For specific use cases, two adjacent articles dig deeper:
- ID Card to JSON: pipe OCR output into GPT-4 to extract structured fields from scanned IDs.
- OCR for Screenshots: the same API, but for PNG and JPEG inputs instead of PDFs.
Next Step
Grab an API key from the OCR Wizard API page, paste the five lines into a Python file, swap the placeholder key, and run it against your own scanned PDF. A free tier is available, so you can OCR an entire folder of paperwork before deciding if you want to keep going.
Frequently Asked Questions
- Can the 5-line approach handle a 500-page PDF?
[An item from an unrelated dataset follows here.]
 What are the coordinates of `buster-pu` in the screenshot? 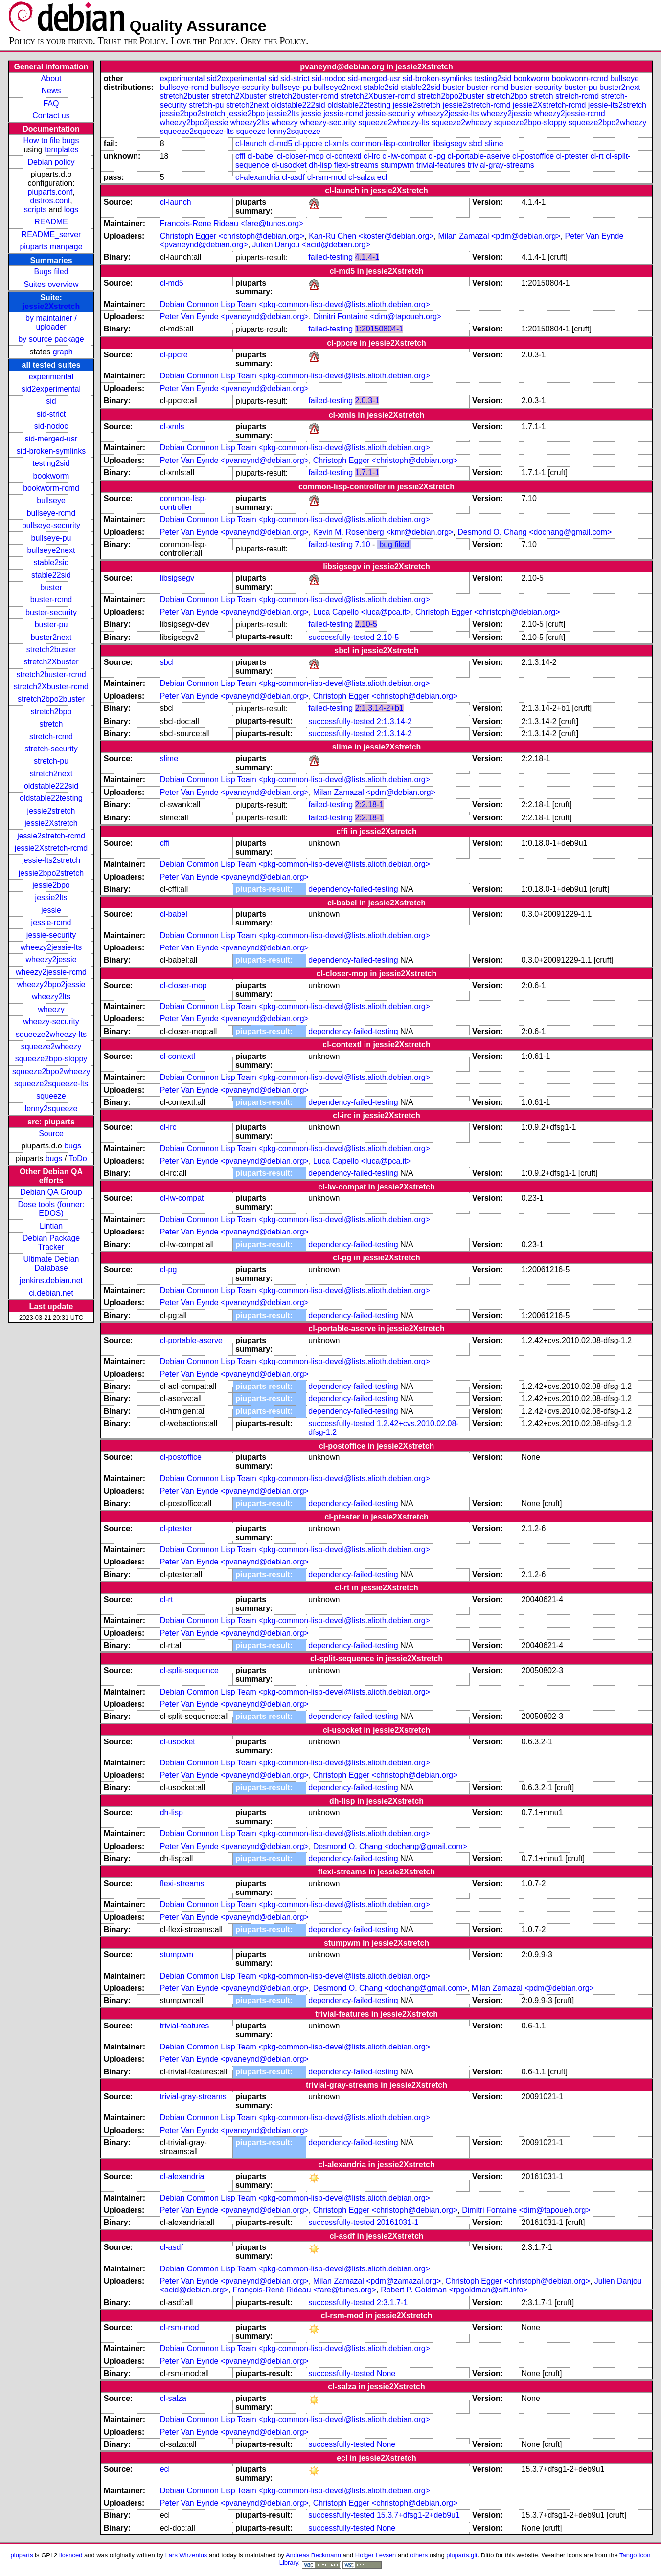 It's located at (51, 624).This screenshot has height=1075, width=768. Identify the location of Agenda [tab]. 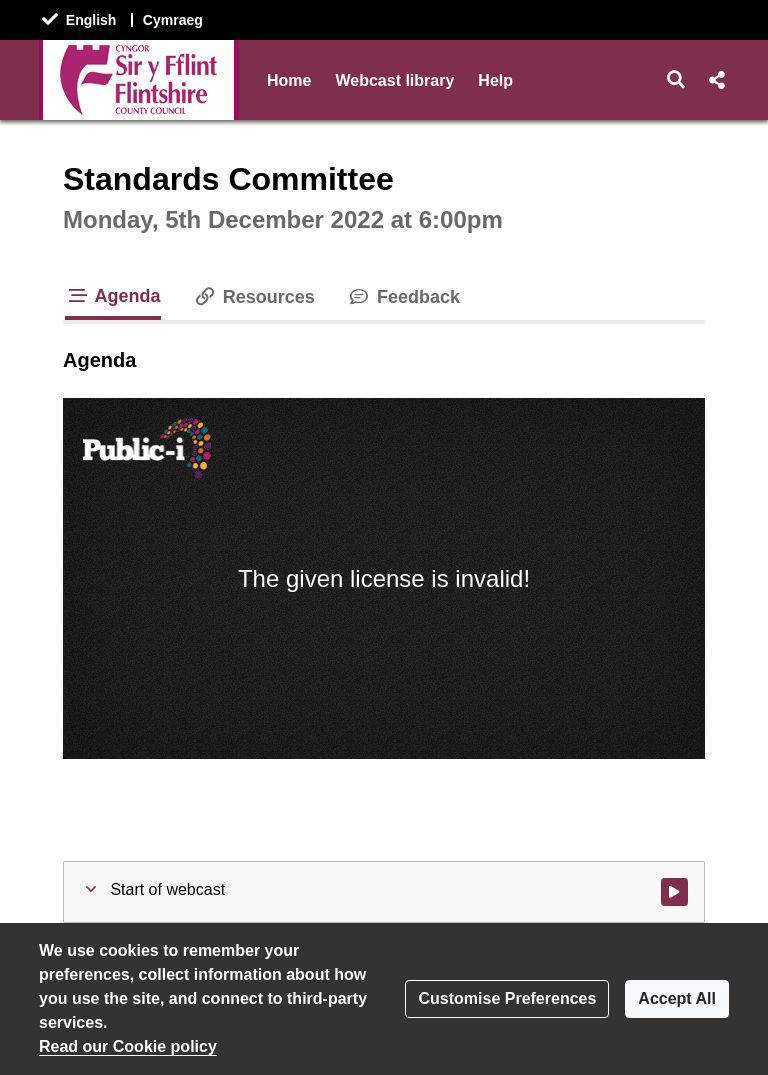
(113, 296).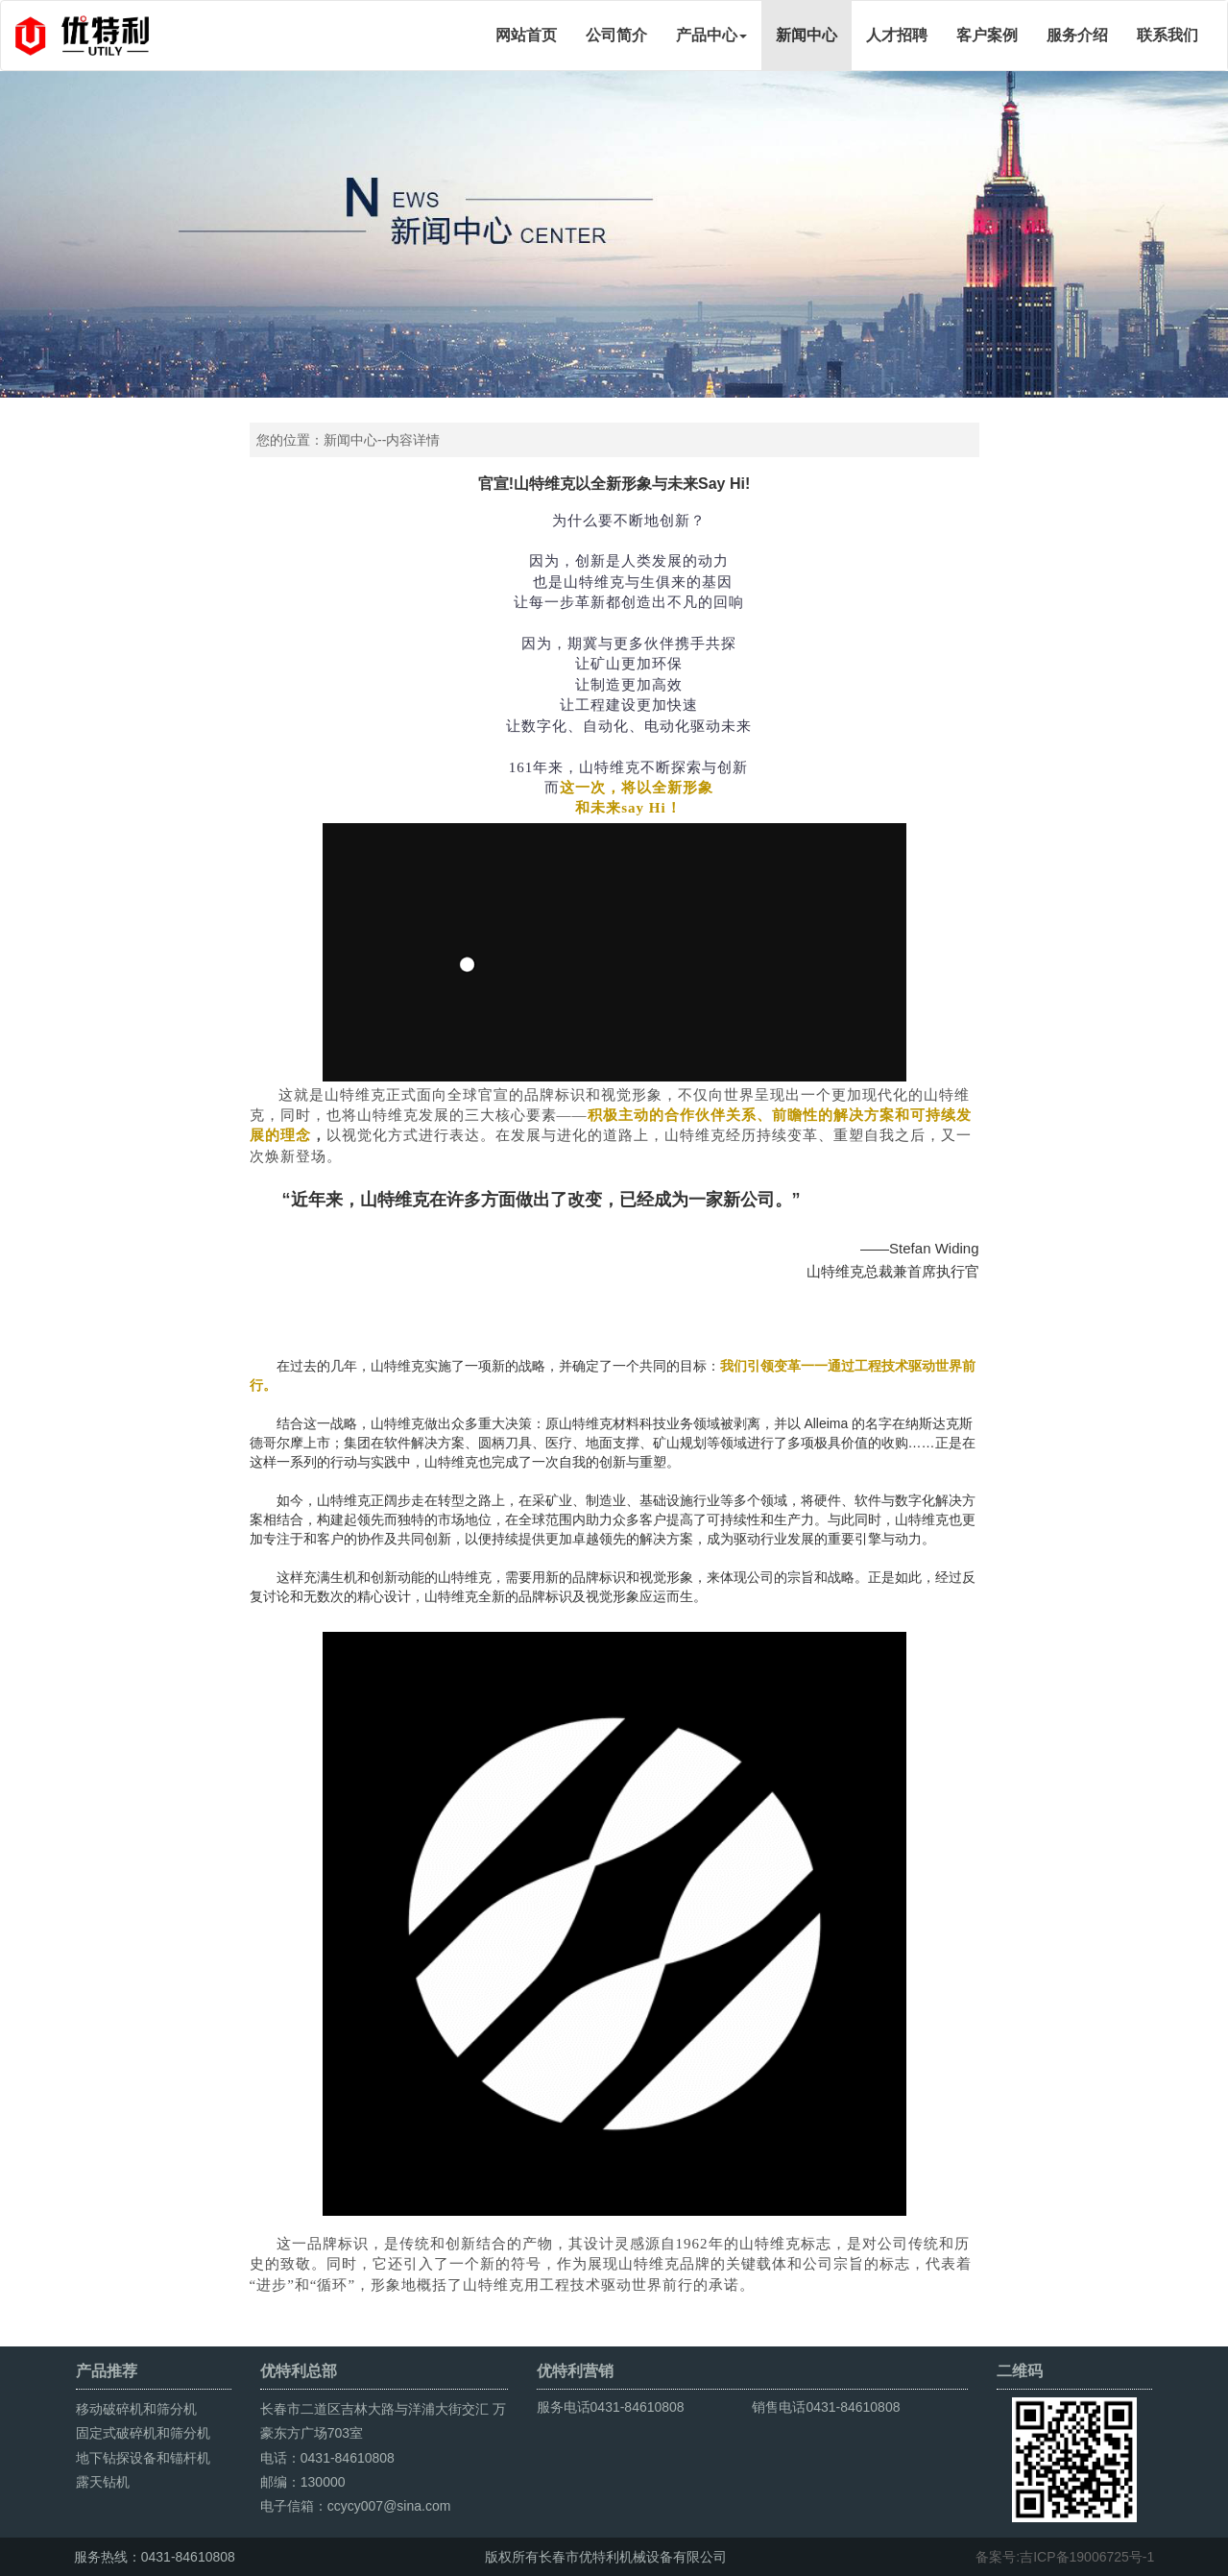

- The single 5-line call processes up to 10 pages per request (the API caps the first_page-to-last_page range at 10). For PDFs over 10 pages, wrap the same call in a loop that slides a 10-page window from page 1 to the end of the document. The chunked variation at the end of this article shows exactly that pattern, and you can stream results into a database or queue as each batch completes to keep memory flat.
- Does it work on non-English PDFs?
- Yes. The API detects the page language automatically and returns the detected language code per page in the response. Latin-script languages (English, French, Spanish, German, Portuguese, Italian) work without any configuration. For other scripts, accuracy holds up well on cleanly scanned documents at 300 DPI or higher.
- What about handwritten or low-quality PDFs?
- Printed text in scanned PDFs is handled with near-perfect accuracy at 300 DPI or higher. Handwriting is recognized when the writing is clear, evenly spaced, and well-scanned, but cursive or hastily written notes produce mixed results. For low-quality scans (faxed documents, third-generation photocopies), expect a 10-15 percentage-point accuracy drop and flag low-confidence pages for manual review.